* Work instructions
Starting with the line that has "des ballets les plus aimés du répertoire" and finishing with the line that has "Commissione elettorale comunale", set down each line below exactly. Pictures are not copied.

* Information supplied
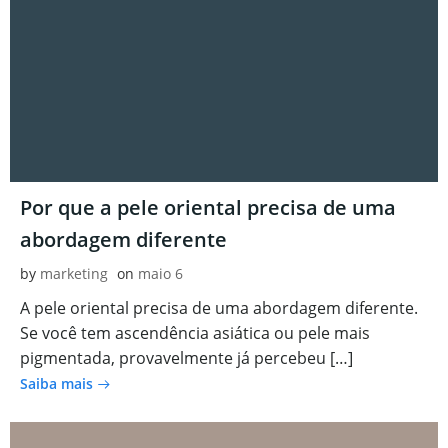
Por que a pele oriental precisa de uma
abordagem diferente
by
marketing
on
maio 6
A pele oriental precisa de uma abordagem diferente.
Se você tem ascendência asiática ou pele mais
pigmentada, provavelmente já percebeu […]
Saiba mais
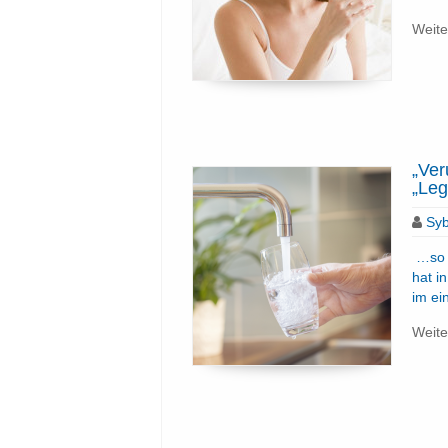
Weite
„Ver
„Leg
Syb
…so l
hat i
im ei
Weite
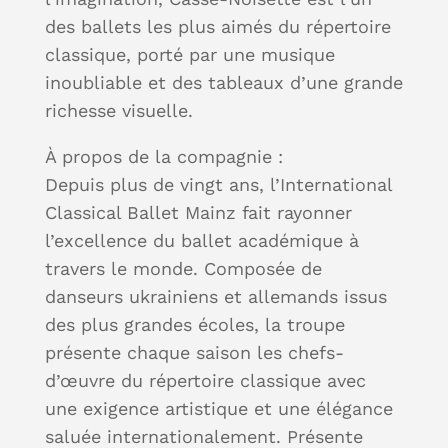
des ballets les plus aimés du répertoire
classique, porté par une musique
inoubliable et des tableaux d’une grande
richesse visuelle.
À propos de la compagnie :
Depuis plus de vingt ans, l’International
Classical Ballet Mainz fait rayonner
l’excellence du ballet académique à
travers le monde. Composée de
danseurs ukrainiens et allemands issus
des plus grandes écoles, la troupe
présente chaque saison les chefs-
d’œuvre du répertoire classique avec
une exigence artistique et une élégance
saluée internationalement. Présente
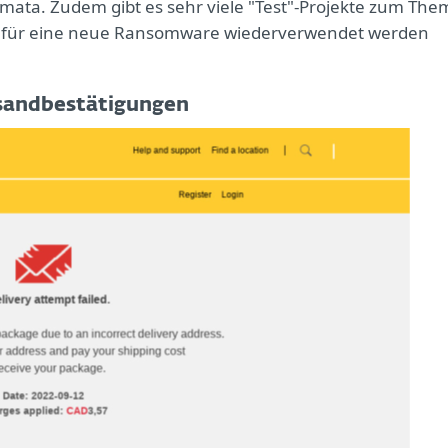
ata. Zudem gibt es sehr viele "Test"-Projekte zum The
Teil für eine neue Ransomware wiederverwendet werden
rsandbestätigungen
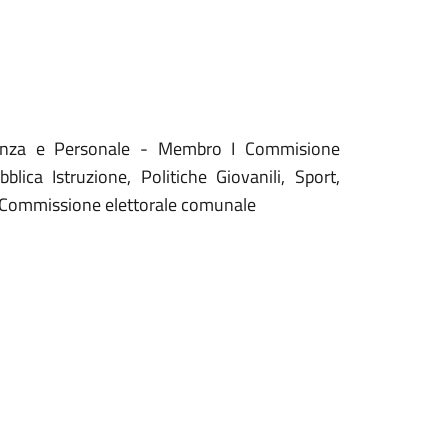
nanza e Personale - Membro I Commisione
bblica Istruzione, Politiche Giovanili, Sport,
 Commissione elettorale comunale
* * *
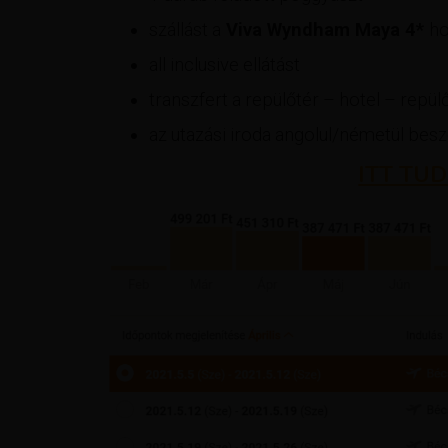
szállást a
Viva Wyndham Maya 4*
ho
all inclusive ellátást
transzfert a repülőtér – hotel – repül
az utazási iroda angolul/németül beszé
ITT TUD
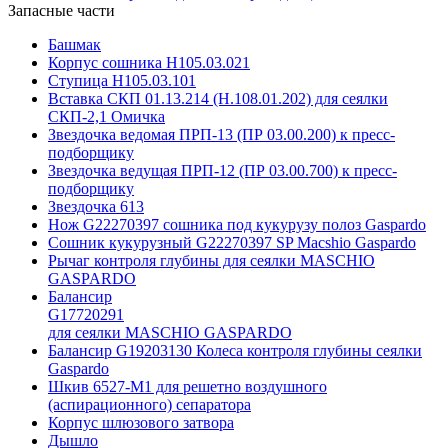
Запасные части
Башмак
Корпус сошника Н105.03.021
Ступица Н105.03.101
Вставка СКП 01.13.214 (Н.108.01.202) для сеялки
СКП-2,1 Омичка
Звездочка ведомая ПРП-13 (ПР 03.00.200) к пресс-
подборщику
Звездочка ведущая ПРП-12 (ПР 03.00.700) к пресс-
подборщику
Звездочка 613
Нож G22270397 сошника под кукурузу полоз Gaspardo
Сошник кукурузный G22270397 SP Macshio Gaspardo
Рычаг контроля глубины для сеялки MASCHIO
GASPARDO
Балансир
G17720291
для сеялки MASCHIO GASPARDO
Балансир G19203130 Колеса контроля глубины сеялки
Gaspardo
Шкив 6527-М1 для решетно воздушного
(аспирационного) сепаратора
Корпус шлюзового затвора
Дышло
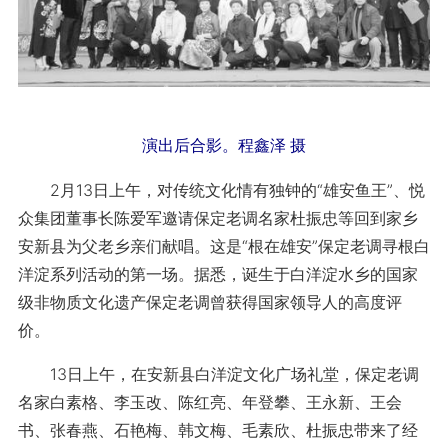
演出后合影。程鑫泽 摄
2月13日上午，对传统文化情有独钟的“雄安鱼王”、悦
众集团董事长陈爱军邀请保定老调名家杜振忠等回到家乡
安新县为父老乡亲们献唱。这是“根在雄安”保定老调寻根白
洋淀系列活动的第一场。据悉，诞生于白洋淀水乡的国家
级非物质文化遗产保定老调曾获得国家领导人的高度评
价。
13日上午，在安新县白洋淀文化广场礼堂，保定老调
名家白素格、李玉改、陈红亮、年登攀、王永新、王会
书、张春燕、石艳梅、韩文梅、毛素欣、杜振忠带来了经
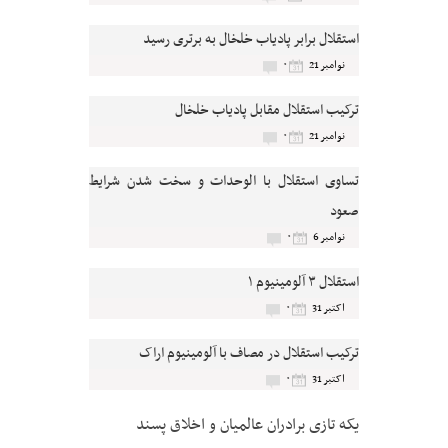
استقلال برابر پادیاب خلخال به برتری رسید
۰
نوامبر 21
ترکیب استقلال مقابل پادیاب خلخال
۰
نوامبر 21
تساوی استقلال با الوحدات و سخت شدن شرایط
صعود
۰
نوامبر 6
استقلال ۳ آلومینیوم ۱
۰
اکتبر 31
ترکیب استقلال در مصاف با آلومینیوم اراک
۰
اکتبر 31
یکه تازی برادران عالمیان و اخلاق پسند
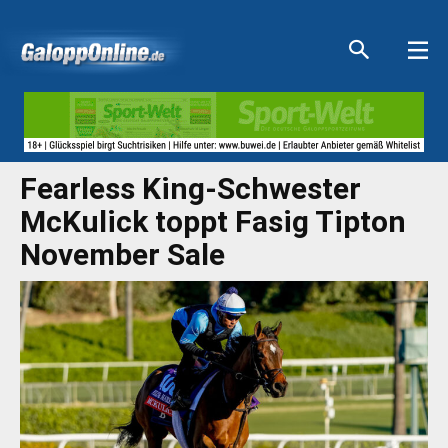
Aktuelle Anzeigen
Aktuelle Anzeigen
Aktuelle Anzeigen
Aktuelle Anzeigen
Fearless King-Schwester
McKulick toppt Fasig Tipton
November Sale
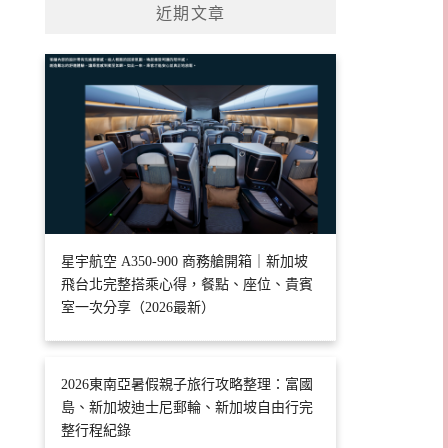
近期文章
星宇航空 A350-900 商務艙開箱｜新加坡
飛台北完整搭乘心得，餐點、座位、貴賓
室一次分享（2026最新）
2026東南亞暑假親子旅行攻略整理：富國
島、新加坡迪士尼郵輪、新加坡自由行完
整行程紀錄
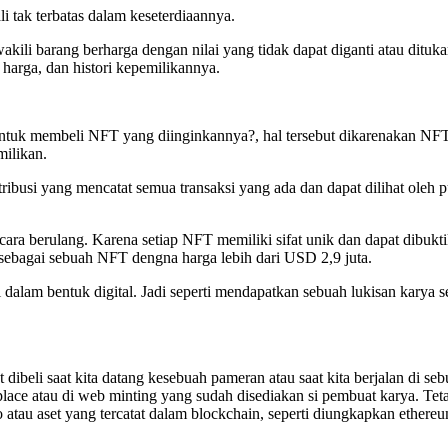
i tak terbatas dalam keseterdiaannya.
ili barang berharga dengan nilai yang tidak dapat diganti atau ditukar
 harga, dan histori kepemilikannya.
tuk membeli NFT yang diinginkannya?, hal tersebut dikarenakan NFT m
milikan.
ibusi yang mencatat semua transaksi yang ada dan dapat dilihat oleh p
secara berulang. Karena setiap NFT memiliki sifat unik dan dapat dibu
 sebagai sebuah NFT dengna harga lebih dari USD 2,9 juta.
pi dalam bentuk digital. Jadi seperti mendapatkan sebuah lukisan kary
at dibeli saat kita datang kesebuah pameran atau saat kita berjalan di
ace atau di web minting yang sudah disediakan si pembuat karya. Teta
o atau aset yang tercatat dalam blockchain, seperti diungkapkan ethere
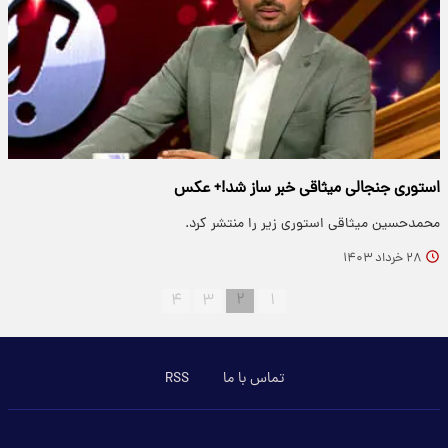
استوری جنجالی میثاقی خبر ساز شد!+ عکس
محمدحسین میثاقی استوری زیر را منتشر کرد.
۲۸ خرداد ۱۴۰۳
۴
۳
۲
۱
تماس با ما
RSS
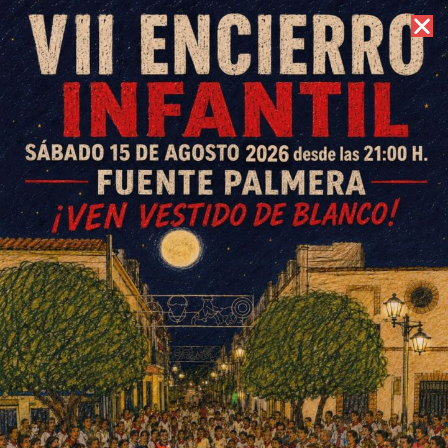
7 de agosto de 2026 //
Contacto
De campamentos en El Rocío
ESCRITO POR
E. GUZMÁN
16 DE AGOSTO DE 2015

* Exercise answer
des ballets les plus aimés du répertoire
classique, porté par une musique
inoubliable et des tableaux d’une grande
richesse visuelle.
À propos de la compagnie :
Depuis plus de vingt ans, l’International
Classical Ballet Mainz fait rayonner
l’excellence du ballet académique à
travers le monde. Composée de
danseurs ukrainiens et allemands issus
des plus grandes écoles, la troupe
présente chaque saison les chefs-
d’œuvre du répertoire classique avec
une exigence artistique et une élégance
saluée internationalement. Présente
ata. Zudem gibt es sehr viele "Test"-Projekte zum The
Teil für eine neue Ransomware wiederverwendet werden
rsandbestätigungen
nanza e Personale - Membro I Commisione
bblica Istruzione, Politiche Giovanili, Sport,
 Commissione elettorale comunale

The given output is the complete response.